By Faiza Saleh Ambah
Washington Post Foreign Service
Thursday, January 31, 2008
JIDDAH, Saudi Arabia, Jan. 30 -- Buoyed by recent advances in women's rights, advocates for the right of women to drive in Saudi Arabia -- the only country in the world that prohibits female drivers -- say they believe the ban will be lifted this year.
The women's group has collected more than 3,000 signatures in the past five months and hopes that King Abdullah will issue a royal decree giving women the right to drive.
Since taking the throne in 2005, Abdullah has championed women's right to work and often takes official trips overseas with delegations of female journalists and academics. The king has said that he does not oppose allowing women to drive but that society needs to accept the idea first.
"I think the authorities want people to get used to the idea and will lift the ban before the end of the year," said Wajeha al-Huwaider, 45, an educational analyst and co-founder of the group.

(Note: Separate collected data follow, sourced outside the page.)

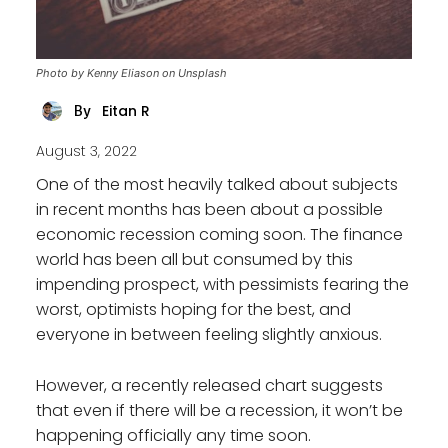
Photo by Kenny Eliason on Unsplash
Eitan R
By
August 3, 2022
One of the most heavily talked about subjects
in recent months has been about a possible
economic recession coming soon. The finance
world has been all but consumed by this
impending prospect, with pessimists fearing the
worst, optimists hoping for the best, and
everyone in between feeling slightly anxious.
However, a recently released chart suggests
that even if there will be a recession, it won’t be
happening officially any time soon.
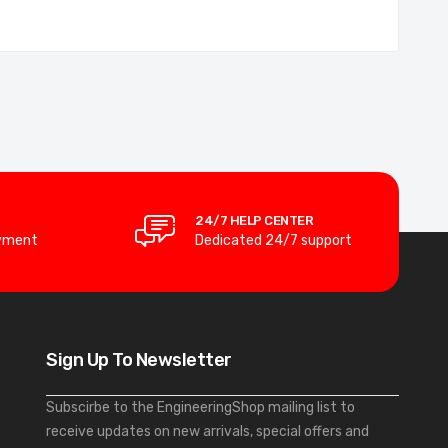
24/7 HELP CENTER
yment
Dedicated 24/7 support
Sign Up To Newsletter
Subscirbe to the EngineeringShop mailing list to
receive updates on new arrivals, special offers and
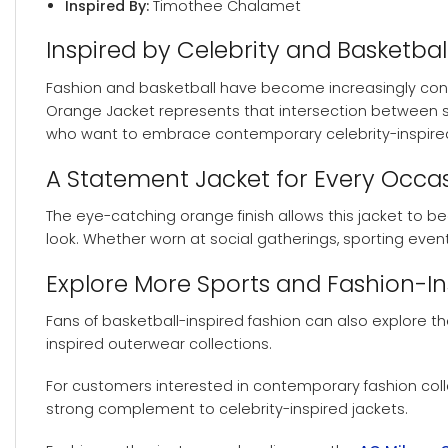
Inspired By:
Timothee Chalamet
Inspired by Celebrity and Basketbal
Fashion and basketball have become increasingly conne
Orange Jacket represents that intersection between spo
who want to embrace contemporary celebrity-inspired
A Statement Jacket for Every Occa
The eye-catching orange finish allows this jacket to bec
look. Whether worn at social gatherings, sporting even
Explore More Sports and Fashion-I
Fans of basketball-inspired fashion can also explore t
inspired outerwear collections.
For customers interested in contemporary fashion col
strong complement to celebrity-inspired jackets.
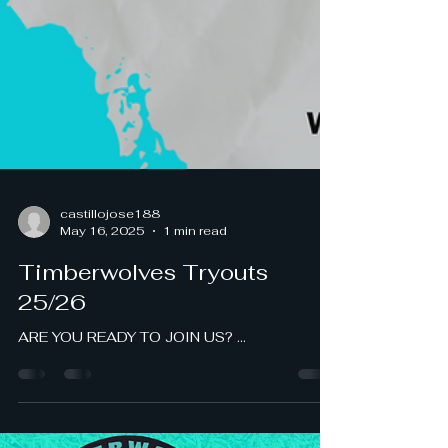
castillojose188
May 16, 2025
1 min read
Timberwolves Tryouts
25/26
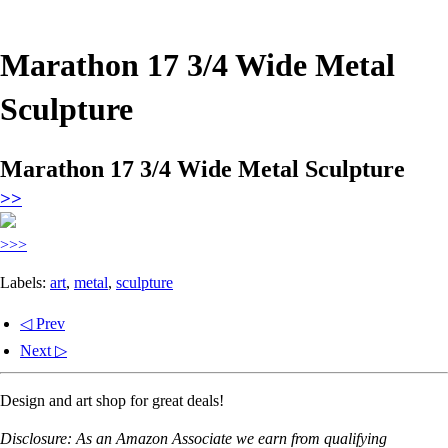
Marathon 17 3/4 Wide Metal
Sculpture
Marathon 17 3/4 Wide Metal Sculpture
>>
>>>
Labels:
art
,
metal
,
sculpture
◁ Prev
Next ▷
Design and art shop for great deals!
Disclosure: As an Amazon Associate we earn from qualifying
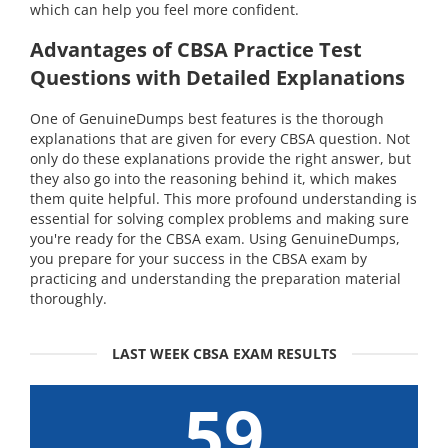
which can help you feel more confident.
Advantages of CBSA Practice Test
Questions with Detailed Explanations
One of GenuineDumps best features is the thorough
explanations that are given for every CBSA question. Not
only do these explanations provide the right answer, but
they also go into the reasoning behind it, which makes
them quite helpful. This more profound understanding is
essential for solving complex problems and making sure
you're ready for the CBSA exam. Using GenuineDumps,
you prepare for your success in the CBSA exam by
practicing and understanding the preparation material
thoroughly.
LAST WEEK CBSA EXAM RESULTS
59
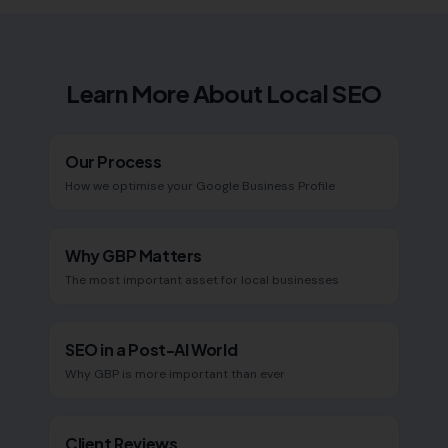
Learn More About Local SEO
Our Process
How we optimise your Google Business Profile
Why GBP Matters
The most important asset for local businesses
SEO in a Post-AI World
Why GBP is more important than ever
Client Reviews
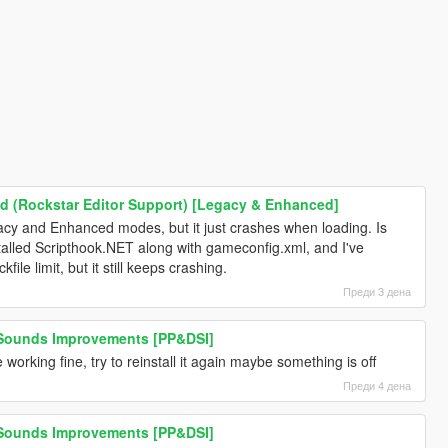
 (Rockstar Editor Support) [Legacy & Enhanced]
Legacy and Enhanced modes, but it just crashes when loading. Is
nstalled Scripthook.NET along with gameconfig.xml, and I've
file limit, but it still keeps crashing.
Преди 3 дена
 Sounds Improvements [PP&DSI]
 working fine, try to reinstall it again maybe something is off
Преди 4 дена
 Sounds Improvements [PP&DSI]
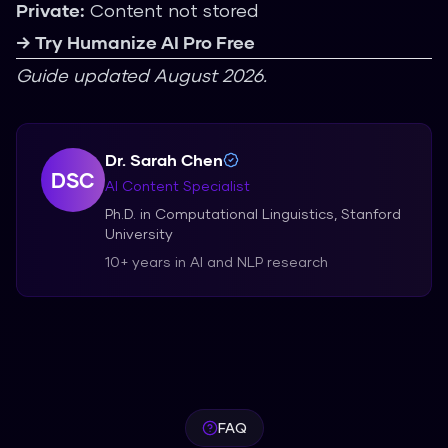
Private:
Content not stored
→ Try Humanize AI Pro Free
Guide updated August 2026.
Dr. Sarah Chen
DSC
AI Content Specialist
Ph.D. in Computational Linguistics, Stanford
University
10+ years in AI and NLP research
FAQ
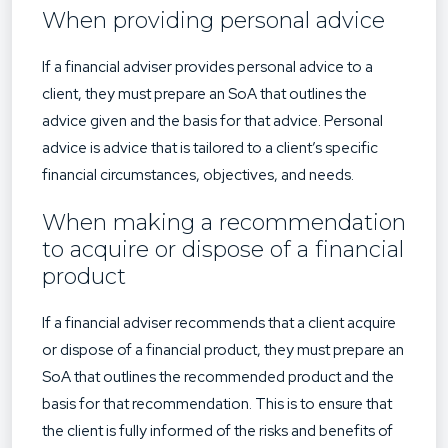
When providing personal advice
If a financial adviser provides personal advice to a
client, they must prepare an SoA that outlines the
advice given and the basis for that advice. Personal
advice is advice that is tailored to a client’s specific
financial circumstances, objectives, and needs.
When making a recommendation
to acquire or dispose of a financial
product
If a financial adviser recommends that a client acquire
or dispose of a financial product, they must prepare an
SoA that outlines the recommended product and the
basis for that recommendation. This is to ensure that
the client is fully informed of the risks and benefits of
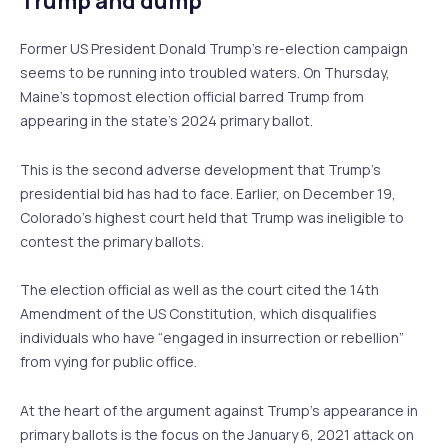
Trump and dump
Former US President Donald Trump’s re-election campaign
seems to be running into troubled waters. On Thursday,
Maine’s topmost election official barred Trump from
appearing in the state’s 2024 primary ballot.
This is the second adverse development that Trump’s
presidential bid has had to face. Earlier, on December 19,
Colorado’s highest court held that Trump was ineligible to
contest the primary ballots.
The election official as well as the court cited the 14th
Amendment of the US Constitution, which disqualifies
individuals who have “engaged in insurrection or rebellion”
from vying for public office.
At the heart of the argument against Trump’s appearance in
primary ballots is the focus on the January 6, 2021 attack on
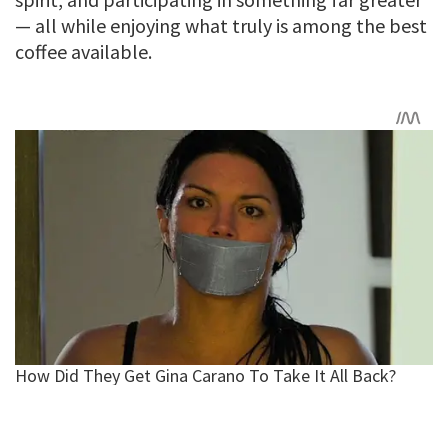
— all while enjoying what truly is among the best
coffee available.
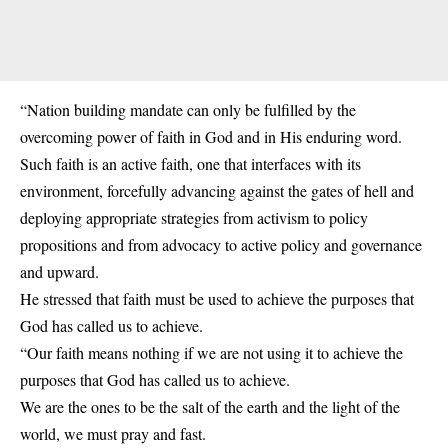
“Nation building mandate can only be fulfilled by the
overcoming power of faith in God and in His enduring word.
Such faith is an active faith, one that interfaces with its
environment, forcefully advancing against the gates of hell and
deploying appropriate strategies from activism to policy
propositions and from advocacy to active policy and governance
and upward.
He stressed that faith must be used to achieve the purposes that
God has called us to achieve.
“Our faith means nothing if we are not using it to achieve the
purposes that God has called us to achieve.
We are the ones to be the salt of the earth and the light of the
world, we must pray and fast.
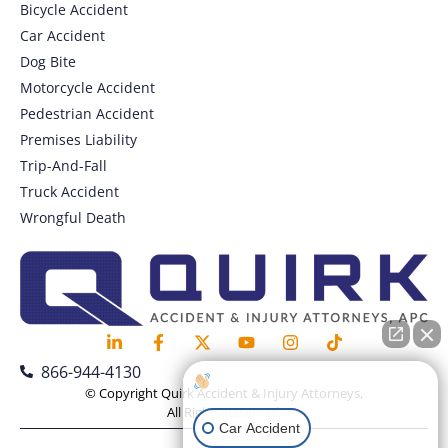
Bicycle Accident
Car Accident
Dog Bite
Motorcycle Accident
Pedestrian Accident
Premises Liability
Trip-And-Fall
Truck Accident
Wrongful Death
866-944-4130
How can I help you?
© Copyright Quirk Accident & Injury Attorneys,
All Rights Reserved.
Car Accident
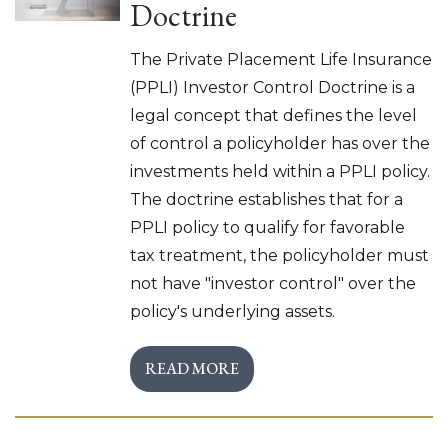
Doctrine
The Private Placement Life Insurance
(PPLI) Investor Control Doctrine is a
legal concept that defines the level
of control a policyholder has over the
investments held within a PPLI policy.
The doctrine establishes that for a
PPLI policy to qualify for favorable
tax treatment, the policyholder must
not have "investor control" over the
policy's underlying assets.
READ MORE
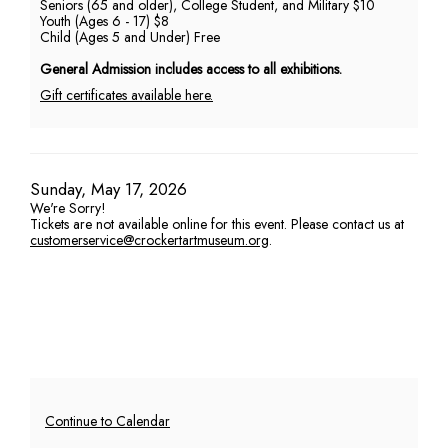
Seniors (65 and older), College Student, and Military $10
Youth (Ages 6 - 17) $8
PM
Child (Ages 5 and Under) Free
General Admission includes access to all exhibitions.
Gift certificates available here.
Item
Date
Sunday, May 17, 2026
We're Sorry!
details
Tickets are not available online for this event. Please contact us at
customerservice@crockertartmuseum.org
.
Additional
Continue to Calendar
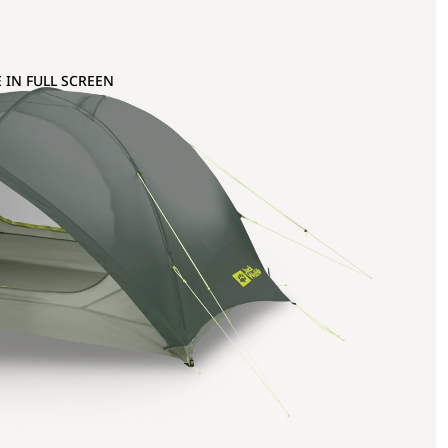
 IN FULL SCREEN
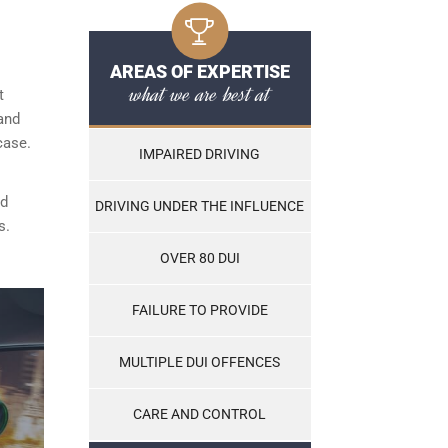
AREAS OF EXPERTISE
what we are best at
t
and
case.
IMPAIRED DRIVING
nd
DRIVING UNDER THE INFLUENCE
s.
OVER 80 DUI
FAILURE TO PROVIDE
MULTIPLE DUI OFFENCES
CARE AND CONTROL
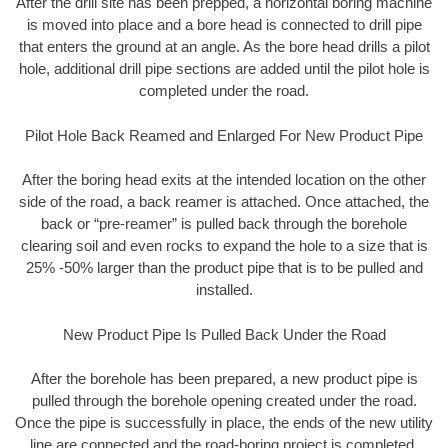
After the drill site has been prepped, a horizontal boring machine
is moved into place and a bore head is connected to drill pipe
that enters the ground at an angle. As the bore head drills a pilot
hole, additional drill pipe sections are added until the pilot hole is
completed under the road.
Pilot Hole Back Reamed and Enlarged For New Product Pipe
After the boring head exits at the intended location on the other
side of the road, a back reamer is attached. Once attached, the
back or “pre-reamer” is pulled back through the borehole
clearing soil and even rocks to expand the hole to a size that is
25% -50% larger than the product pipe that is to be pulled and
installed.
New Product Pipe Is Pulled Back Under the Road
After the borehole has been prepared, a new product pipe is
pulled through the borehole opening created under the road.
Once the pipe is successfully in place, the ends of the new utility
line are connected and the road-boring project is completed.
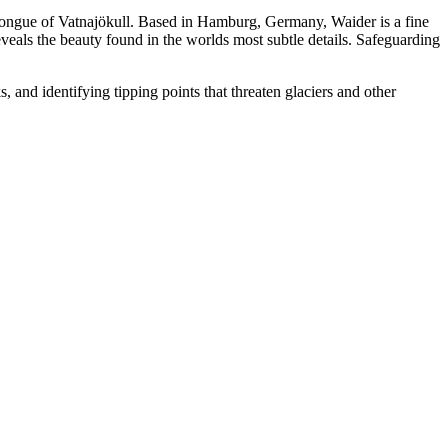
 tongue of Vatnajökull. Based in Hamburg, Germany, Waider is a fine
eveals the beauty found in the worlds most subtle details. Safeguarding
 and identifying tipping points that threaten glaciers and other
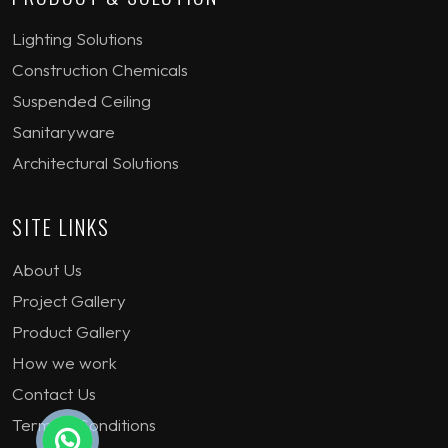
Lighting Solutions
Construction Chemicals
Suspended Ceiling
Sanitaryware
Architectural Solutions
SITE LINKS
About Us
Project Gallery
Product Gallery
How we work
Contact Us
Terms & Conditions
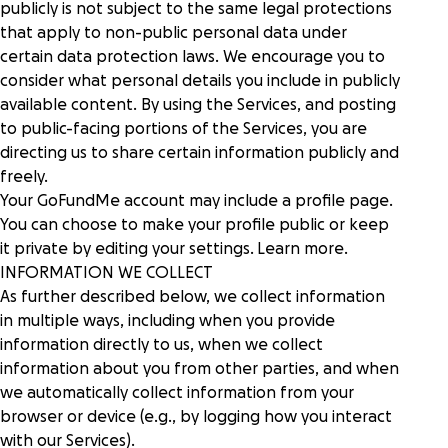
publicly is not subject to the same legal protections
that apply to non-public personal data under
certain data protection laws. We encourage you to
consider what personal details you include in publicly
available content. By using the Services, and posting
to public-facing portions of the Services, you are
directing us to share certain information publicly and
freely.
Your GoFundMe account may include a profile page.
You can choose to make your profile public or keep
it private by editing your settings.
Learn more
.
INFORMATION WE COLLECT
As further described below, we collect information
in multiple ways, including when you provide
information directly to us, when we collect
information about you from other parties, and when
we automatically collect information from your
browser or device (e.g., by logging how you interact
with our Services).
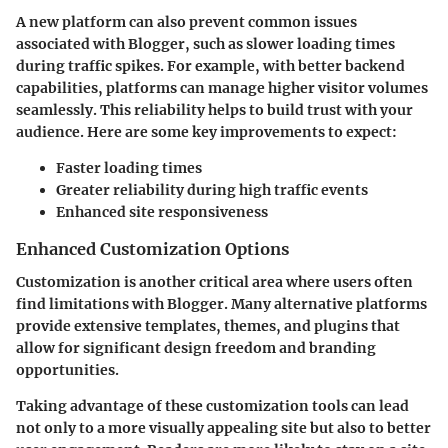
A new platform can also prevent common issues
associated with Blogger, such as slower loading times
during traffic spikes. For example, with better backend
capabilities, platforms can manage higher visitor volumes
seamlessly. This reliability helps to build trust with your
audience. Here are some key improvements to expect:
Faster loading times
Greater reliability during high traffic events
Enhanced site responsiveness
Enhanced Customization Options
Customization is another critical area where users often
find limitations with Blogger. Many alternative platforms
provide extensive templates, themes, and plugins that
allow for significant design freedom and branding
opportunities.
Taking advantage of these customization tools can lead
not only to a more visually appealing site but also to better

The group, which sent the king petitions in September and December asking him to lift the ban, is working on a third. "Every time we gather 1,000 signatures, we will send them," Huwaider said.
She and co-founder Fouzia al-Ayouni said they were encouraged by the recent easing of certain strictures on women and statements from senior officials saying the driving ban is more social than religious or political.
In November, the foreign minister, Prince Saud al-Faisal, told Britain's Channel 4 news that there was no Saudi law prohibiting women from driving.
"Myself, I think they should drive," he said, but added: "For us, it is not a political issue, it is a social issue. We believe that this is something for the families to decide, for the people to decide, and not to be forced by the government, either to drive or not to drive."
Saudi Arabia follows a strict form of Islamic law that does not allow women self-guardianship, mandating a male guardian for women of all ages. A woman cannot travel, appear in court, marry or work without permission from a male guardian, sometimes her own son.
Until recently, women were also barred from checking into hotels and renting apartments unless they were with a male guardian. But a royal decree announced this month now allows women to stay in hotels and furnished apartments unaccompanied.
The newspaper Al-Watan reported last week that a circular has been issued to hotels asking them to accept women who show identification. The hotel is then required to register the women's details with the police.
But in this deeply religious and patriarchal society, many believe that allowing women the right to drive could lead to Western-style openness and an erosion of traditional values.
Many women complain that driving is a necessity and argue that not everyone can afford to hire foreign drivers, whose salaries range from $300 to $600 a month, plus room and board. Live-in chauffeurs, often from the Philippines or the Indian subcontinent, are considered unlikely to develop relationships with the women.
Several times a week, Haifa Osra, 31, one of the first members of the group, walks 10 minutes from her apartment to an Internet cafe to sort through the details of the women who have signed the latest petition.
This week, she approached four women at the Coffee Bean and Tea Leaf and asked them to add their names.
Haifa Khashoggi, 48, a homemaker, agreed that women should be allowed to drive, "but with conditions."
The other women concurred, saying that initially only women older than a certain age should drive, and not at all hours.
"It's safer and more Islamic for me to drive myself than to sit with an unrelated male driver," said Nadia Nusair, 45, a consultant on educational and family issues.
"It will be chaos at first," said Ibtisam al-Sharif, 47. "But pretty soon, driving will be accepted and everyone will find it normal."